Hydrogen internal combustion is a far more rugged solution, but has its own issues. On first examination it would appear that injecting H2 into a combustion chamber would be relatively easy, but the very nature of the fuel creates issues and drawbacks far different to those of diesel or petrol.

That said, the tech needed to support successful H2 internal combustion is now at a point where the solution is becoming a viable, reliable proposition. Only recently, MAN Truck & Bus reported that it would start production of the hTGX heavy-duty truck in limited numbers using an H2 ICE. Not long after, Volvo announced it was to start testing of trucks using similar tech.

With these examples, and the development of H2 ICEs by the likes of JCB, Deutz, Liebherr and others, it would seem that the solution is destined for use in the off-highway machine and on-highway transport sectors, with some marine likely to feature in the mix.

But not so – in a deviation from our usual coverage, we present the Alpine Alpenglow Hy4. Beyond the track-oriented looks, the Alpenglow shares tech with both the MAN and Volvo trucks noted above, in that it uses a four-cylinder hydrogen ICE.
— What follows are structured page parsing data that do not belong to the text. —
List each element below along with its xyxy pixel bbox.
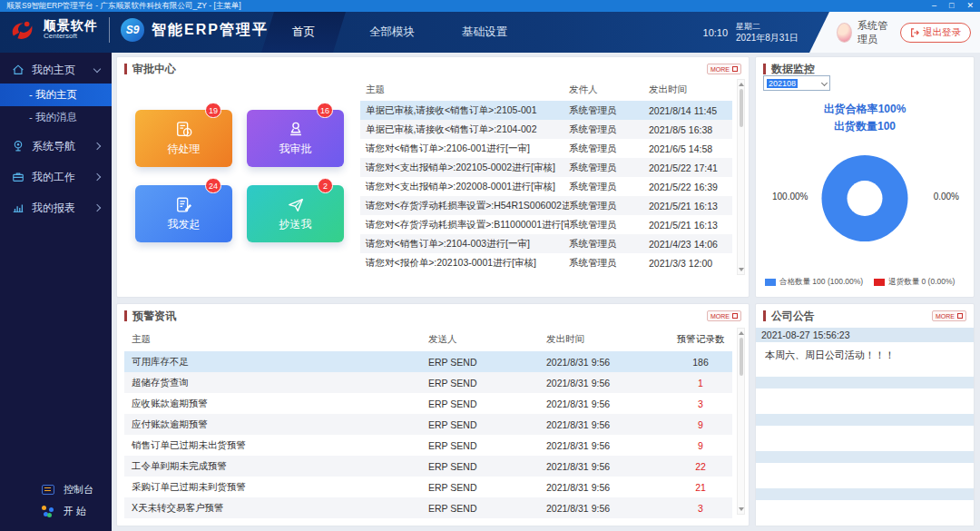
close-button[interactable]: ✕ bbox=[966, 0, 974, 12]
console-button[interactable]: 控制台 bbox=[0, 478, 112, 500]
sidebar-item-my-reports[interactable]: 我的报表 bbox=[0, 194, 112, 221]
nav-tab-all-modules[interactable]: 全部模块 bbox=[346, 12, 438, 53]
nav-tab-home[interactable]: 首页 bbox=[261, 12, 346, 53]
alerts-table: 主题 发送人 发出时间 预警记录数 可用库存不足 ERP SEND 2021/8… bbox=[124, 328, 732, 518]
sidebar-item-system-nav[interactable]: 系统导航 bbox=[0, 133, 112, 160]
alerts-scrollbar[interactable] bbox=[737, 328, 745, 515]
table-row[interactable]: 超储存货查询 ERP SEND 2021/8/31 9:56 1 bbox=[124, 372, 732, 393]
maximize-button[interactable]: □ bbox=[949, 0, 954, 12]
panel-title: 公司公告 bbox=[771, 309, 815, 324]
tile-my-initiated[interactable]: 24 我发起 bbox=[135, 185, 232, 242]
start-icon bbox=[42, 506, 54, 516]
announcement-empty-slot bbox=[756, 414, 974, 426]
announcement-empty-slot bbox=[756, 488, 974, 500]
title-marker bbox=[124, 64, 127, 74]
scroll-up-icon[interactable] bbox=[739, 83, 744, 86]
sidebar-subitem-my-messages[interactable]: - 我的消息 bbox=[0, 106, 112, 129]
approval-center-panel: 审批中心 MORE 19 待处理 16 我审批 24 我发起 bbox=[116, 56, 750, 298]
announcement-empty-slot bbox=[756, 377, 974, 388]
chevron-right-icon bbox=[93, 173, 101, 181]
table-row[interactable]: 单据已审核,请接收<销售订单>:2105-001 系统管理员 2021/8/14… bbox=[360, 101, 732, 120]
pie-label-right: 0.00% bbox=[934, 192, 959, 202]
table-row[interactable]: 工令单到期未完成预警 ERP SEND 2021/8/31 9:56 22 bbox=[124, 456, 732, 477]
erp-dashboard: 顺景S9智能ERP管理平台 - 广东顺景软件科技有限公司_ZY - [主菜单] … bbox=[0, 0, 980, 531]
announcements-more-button[interactable]: MORE bbox=[932, 310, 966, 321]
brand-block: 顺景软件 Centersoft S9 智能ERP管理平台 bbox=[9, 17, 285, 43]
my-initiated-count-badge: 24 bbox=[205, 178, 221, 193]
legend-item-returned: 退货数量 0 (0.00%) bbox=[874, 277, 955, 288]
table-row[interactable]: 应收账款逾期预警 ERP SEND 2021/8/31 9:56 3 bbox=[124, 393, 732, 414]
announcement-datetime: 2021-08-27 15:56:23 bbox=[756, 328, 974, 342]
table-row[interactable]: 请您对<报价单>:202103-0001进行[审核] 系统管理员 2021/3/… bbox=[360, 253, 732, 272]
approval-table-header: 主题 发件人 发出时间 bbox=[360, 79, 732, 101]
tile-cc-to-me[interactable]: 2 抄送我 bbox=[247, 185, 344, 242]
sidebar-item-my-work[interactable]: 我的工作 bbox=[0, 163, 112, 191]
period-value: 202108 bbox=[767, 79, 798, 88]
paper-plane-icon bbox=[287, 196, 305, 214]
announcement-empty-slot bbox=[756, 451, 974, 463]
period-select[interactable]: 202108 bbox=[763, 75, 830, 91]
more-icon bbox=[732, 313, 738, 319]
os-titlebar: 顺景S9智能ERP管理平台 - 广东顺景软件科技有限公司_ZY - [主菜单] … bbox=[0, 0, 980, 12]
start-button[interactable]: 开 始 bbox=[0, 500, 112, 522]
table-row[interactable]: 请您对<存货浮动耗损率设置>:B11000001进行[审核] 系统管理员 202… bbox=[360, 215, 732, 234]
chart-icon bbox=[12, 202, 24, 214]
main-nav: 首页 全部模块 基础设置 bbox=[261, 12, 531, 53]
table-row[interactable]: 请您对<支出报销单>:202008-0001进行[审核] 系统管理员 2021/… bbox=[360, 177, 732, 196]
table-row[interactable]: 可用库存不足 ERP SEND 2021/8/31 9:56 186 bbox=[124, 351, 732, 372]
scroll-down-icon[interactable] bbox=[739, 268, 744, 271]
sidebar-item-my-home[interactable]: 我的主页 bbox=[0, 56, 112, 84]
logout-button[interactable]: 退出登录 bbox=[900, 23, 971, 43]
scroll-up-icon[interactable] bbox=[739, 331, 744, 335]
table-row[interactable]: 请您对<支出报销单>:202105-0002进行[审核] 系统管理员 2021/… bbox=[360, 158, 732, 177]
announcement-content[interactable]: 本周六、周日公司活动！！！ bbox=[756, 342, 974, 377]
tile-pending[interactable]: 19 待处理 bbox=[135, 110, 232, 167]
minimize-button[interactable]: – bbox=[932, 0, 936, 12]
table-row[interactable]: 请您对<存货浮动耗损率设置>:H54R1S006002进行[审核] 系统管理员 … bbox=[360, 196, 732, 215]
clock-date: 2021年8月31日 bbox=[736, 32, 799, 44]
console-icon bbox=[42, 485, 54, 495]
panel-title: 审批中心 bbox=[132, 62, 176, 77]
approval-scrollbar[interactable] bbox=[737, 79, 745, 275]
cc-count-badge: 2 bbox=[318, 178, 333, 193]
panel-title: 预警资讯 bbox=[132, 309, 176, 324]
logout-label: 退出登录 bbox=[923, 26, 961, 39]
chart-legend: 合格数量 100 (100.00%) 退货数量 0 (0.00%) bbox=[765, 277, 970, 288]
chevron-down-icon bbox=[821, 80, 828, 86]
sidebar-subitem-my-home[interactable]: - 我的主页 bbox=[0, 84, 112, 106]
briefcase-icon bbox=[12, 171, 24, 183]
chevron-right-icon bbox=[93, 204, 101, 211]
legend-item-qualified: 合格数量 100 (100.00%) bbox=[765, 277, 863, 288]
alerts-more-button[interactable]: MORE bbox=[707, 310, 741, 321]
window-title: 顺景S9智能ERP管理平台 - 广东顺景软件科技有限公司_ZY - [主菜单] bbox=[6, 1, 241, 12]
scrollbar-thumb[interactable] bbox=[740, 89, 743, 127]
nav-tab-basic-settings[interactable]: 基础设置 bbox=[438, 12, 531, 53]
pending-doc-clock-icon bbox=[175, 121, 193, 139]
table-row[interactable]: 请您对<销售订单>:2106-001进行[一审] 系统管理员 2021/6/5 … bbox=[360, 139, 732, 158]
alerts-panel: 预警资讯 MORE 主题 发送人 发出时间 预警记录数 可用库存不足 ERP S… bbox=[116, 303, 750, 526]
chevron-right-icon bbox=[93, 143, 101, 150]
table-row[interactable]: 请您对<销售订单>:2104-003进行[一审] 系统管理员 2021/4/23… bbox=[360, 234, 732, 253]
brand-subname: Centersoft bbox=[44, 33, 98, 41]
header-clock: 10:10 星期二 2021年8月31日 bbox=[703, 12, 799, 53]
scroll-down-icon[interactable] bbox=[739, 507, 744, 511]
approval-more-button[interactable]: MORE bbox=[707, 64, 741, 74]
tile-my-approvals[interactable]: 16 我审批 bbox=[247, 110, 344, 167]
s9-logo-icon: S9 bbox=[121, 18, 144, 42]
logout-icon bbox=[910, 28, 919, 37]
scrollbar-thumb[interactable] bbox=[740, 338, 743, 376]
clock-weekday: 星期二 bbox=[736, 21, 799, 32]
table-row[interactable]: 销售订单已过期未出货预警 ERP SEND 2021/8/31 9:56 9 bbox=[124, 435, 732, 456]
more-icon bbox=[957, 313, 963, 319]
title-marker bbox=[124, 310, 127, 321]
table-row[interactable]: 单据已审核,请接收<销售订单>:2104-002 系统管理员 2021/8/5 … bbox=[360, 120, 732, 139]
title-marker bbox=[763, 310, 766, 321]
table-row[interactable]: 应付账款逾期预警 ERP SEND 2021/8/31 9:56 9 bbox=[124, 414, 732, 435]
app-header: 顺景软件 Centersoft S9 智能ERP管理平台 首页 全部模块 基础设… bbox=[0, 12, 980, 53]
more-icon bbox=[732, 66, 738, 72]
chart-title: 出货合格率100% 出货数量100 bbox=[756, 101, 974, 134]
data-monitor-panel: 数据监控 202108 出货合格率100% 出货数量100 100.00% 0.… bbox=[755, 56, 975, 298]
table-row[interactable]: X天未转交易客户预警 ERP SEND 2021/8/31 9:56 3 bbox=[124, 497, 732, 518]
sidebar: 我的主页 - 我的主页 - 我的消息 系统导航 我的工作 我的报表 bbox=[0, 53, 112, 531]
table-row[interactable]: 采购订单已过期未到货预警 ERP SEND 2021/8/31 9:56 21 bbox=[124, 477, 732, 497]
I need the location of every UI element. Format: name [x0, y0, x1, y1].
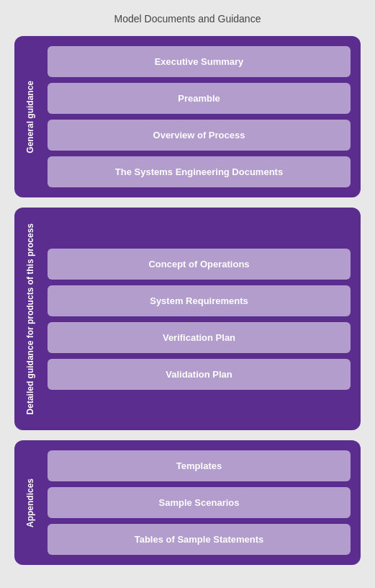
item-button-appendices-1[interactable]: Sample Scenarios [48, 487, 351, 518]
item-button-detailed-2[interactable]: Verification Plan [48, 322, 351, 353]
item-button-general-1[interactable]: Preamble [48, 83, 351, 114]
item-button-appendices-0[interactable]: Templates [48, 450, 351, 481]
section-detailed: Detailed guidance for products of this p… [14, 208, 361, 430]
item-button-detailed-3[interactable]: Validation Plan [48, 359, 351, 390]
section-label-general: General guidance [25, 81, 37, 153]
item-button-appendices-2[interactable]: Tables of Sample Statements [48, 524, 351, 555]
section-general: General guidanceExecutive SummaryPreambl… [14, 36, 361, 197]
section-items-appendices: TemplatesSample ScenariosTables of Sampl… [48, 450, 351, 555]
section-appendices: AppendicesTemplatesSample ScenariosTable… [14, 440, 361, 565]
item-button-general-3[interactable]: The Systems Engineering Documents [48, 156, 351, 187]
item-button-general-2[interactable]: Overview of Process [48, 120, 351, 151]
section-items-detailed: Concept of OperationsSystem Requirements… [48, 249, 351, 390]
section-items-general: Executive SummaryPreambleOverview of Pro… [48, 46, 351, 187]
section-label-appendices: Appendices [25, 478, 37, 527]
section-label-wrapper-general: General guidance [14, 75, 48, 159]
section-label-wrapper-appendices: Appendices [14, 473, 48, 533]
page-title: Model Documents and Guidance [114, 13, 261, 24]
item-button-detailed-1[interactable]: System Requirements [48, 285, 351, 316]
section-label-detailed: Detailed guidance for products of this p… [25, 223, 37, 414]
item-button-general-0[interactable]: Executive Summary [48, 46, 351, 77]
item-button-detailed-0[interactable]: Concept of Operations [48, 249, 351, 280]
section-label-wrapper-detailed: Detailed guidance for products of this p… [14, 218, 48, 420]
Three onboard tanks store compressed hydrogen - liquid hydrogen version is planned Three onboard tanks store compressed hydrogen - liquid hydrogen version is planned (Photo: Alpine)

The 2.0-litre turbo direct injection engine delivers 340 bhp (approx. 250 kW) at 7,000 rpm, which can take the car to a top speed of 167 mph (270 km/h). Based on an LMP 3 chassis, the model has three 55-litre fuel tanks for storage of compressed hydrogen. A water injection system is used for ‘combustion moderation’ (read: cooling of the combustion chamber), while also helping to reduce NOx output.

Alpine describes the Alpenglow as a ‘seminal’ concept – in addition to this inline four-cylinder H2 ICE, development of a V6 variant is evidently now underway.

Whether the tech featured in this racer makes its way into passenger models from Alpine – a brand within the Renault Group – we will have to wait and see. But what is the point of concept cars, if not to test proof of concept? It’s possible that hydrogen ICEs will feature in more than machines and trucks of the future.